- Hausiku in 2013

Deputy secretary-general of SWAPO
- In office 26 November 2017 – 26 August 2021
- President: Hage Geingob
- Prime Minister: Saara Kuugongelwa
- Preceded by: Laura McLeod-Katjirua

Deputy-Prime Minister of Namibia
- In office 21 March 2010 – 21 March 2015
- President: Hifikepunye Pohamba
- Prime Minister: Nahas Angula Hage Geingob
- Preceded by: Libertina Amathila
- Succeeded by: Netumbo Nandi-Ndaitwah

Minister of Foreign Affairs
- In office 27 May 2004 – 21 March 2010
- President: Sam Nujoma Hifikepunye Pohamba
- Prime Minister: Theo-Ben Gurirab Nahas Angula
- Preceded by: Hidipo Hamutenya
- Succeeded by: Utoni Nujoma

Minister of Labour
- In office 27 August 2002 – 27 May 2004
- President: Sam Nujoma
- Prime Minister: Theo-Ben Gurirab
- Preceded by: Andimba Toivo ya Toivo
- Succeeded by: Marlene Mungunda

Minister of Prisons and Correctional Services
- In office 1995 – 27 August 2002
- President: Sam Nujoma
- Prime Minister: Hage Geingob
- Preceded by: position established
- Succeeded by: Andimba Toivo ya Toivo

Minister of Works, Transport and Communication
- In office 1992–1995
- President: Sam Nujoma
- Prime Minister: Hage Geingob
- Preceded by: Richard Kapelwa Kabajani
- Succeeded by: Hampie Plichta

Minister of Lands, Resettlement and Rehabilitation
- In office 21 March 1990 – 1992
- President: Sam Nujoma
- Prime Minister: Hage Geingob
- Preceded by: position established
- Succeeded by: Richard Kapelwa Kabajani

Personal details
- Born: 25 November 1953 Kapako, Okavango Region, South West Africa
- Died: 26 August 2021 (aged 67)
- Party: SWAPO

= Marco Hausiku =

Namibian politician (1953–2021)

Marco Mukoso Hausiku (25 November 1953 – 26 August 2021) was a Namibian politician who was Deputy-Prime Minister of Namibia from 2010 to 2015.

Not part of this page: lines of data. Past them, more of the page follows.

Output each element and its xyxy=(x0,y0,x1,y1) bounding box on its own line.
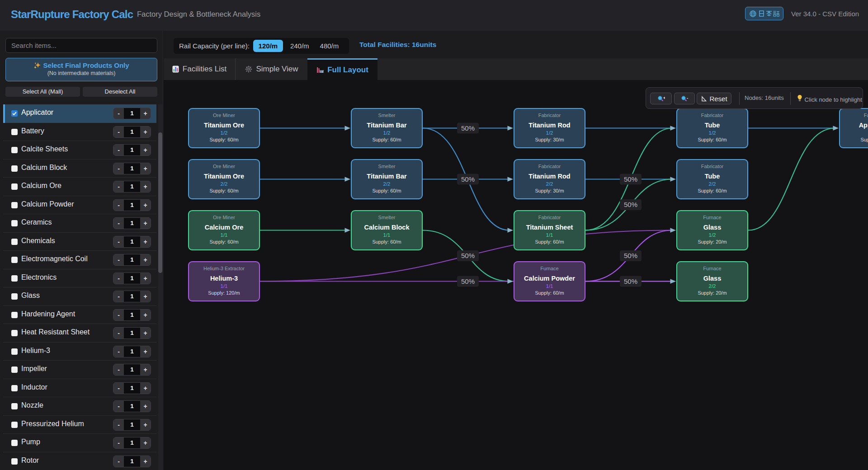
svg-text:50%: 50% xyxy=(624,175,637,183)
svg-text:50%: 50% xyxy=(624,277,637,285)
svg-text:50%: 50% xyxy=(461,124,475,132)
svg-text:50%: 50% xyxy=(461,252,475,259)
svg-text:50%: 50% xyxy=(624,252,637,259)
svg-text:50%: 50% xyxy=(624,201,637,208)
svg-text:50%: 50% xyxy=(461,277,475,285)
svg-text:+: + xyxy=(663,96,665,100)
svg-text:-: - xyxy=(687,96,688,100)
svg-text:50%: 50% xyxy=(461,175,475,183)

Previously, he served as Minister of Foreign Affairs from 2004 to 2010. In 2017 he was elected as the deputy secretary general of the Swapo Party at the party's 6th congress.

==Life and career==
Hausiku was born on 25 November 1953 in Kapako, Okavango Region (now Kavango West). Immediately prior to independence, Hausiku was a SWAPO delegate to the Constituent Assembly which was in place from November 1989 to March 1990, and since 1990 he has been a member of the National Assembly of Namibia. He served as Minister of Lands, Resettlement and Rehabilitation from 1990 to 1992, as Minister of Works, Transport and Communication from 1992 to March 1995 and as Minister of Prisons and Correctional Services from March 1995 to August 2002. He was appointed as Minister of Labour on 27 August 2002, and after nearly two years in that position he was appointed as Minister of Foreign Affairs by president Sam Nujoma on 27 May 2004. This appointment followed Nujoma's dismissal of the previous foreign minister, Hidipo Hamutenya, in the midst of a struggle within SWAPO regarding the nomination of a presidential candidate.

Hausiku received the 16th highest number of votes, 345, in the election to the central committee of SWAPO at the party's August 2002 congress. He was SWAPO's Secretary for External Relations as of January 2008.

Amidst a push for new faces in the National Assembly, Hausiku opted not to seek a spot on the SWAPO list for the 2014 election. After leaving parliament, he was designated as rector of the Swapo Party School, which was launched in May 2016. He was intended to serve as rector in an interim capacity for the school's first year.

==Death==
Hausiku died on 26 August 2021 at the age of 68, during the COVID-19 pandemic in Namibia, from post-COVID-19 complications. He was buried at Heroes' Acre outside Windhoek on 11 September.

Hausiku's widow, Toini Mwahangange Hausiku, who also served as the Deputy Mayor of Rundu Town Council, also passed on at the age of 72, on the 19 July 2026.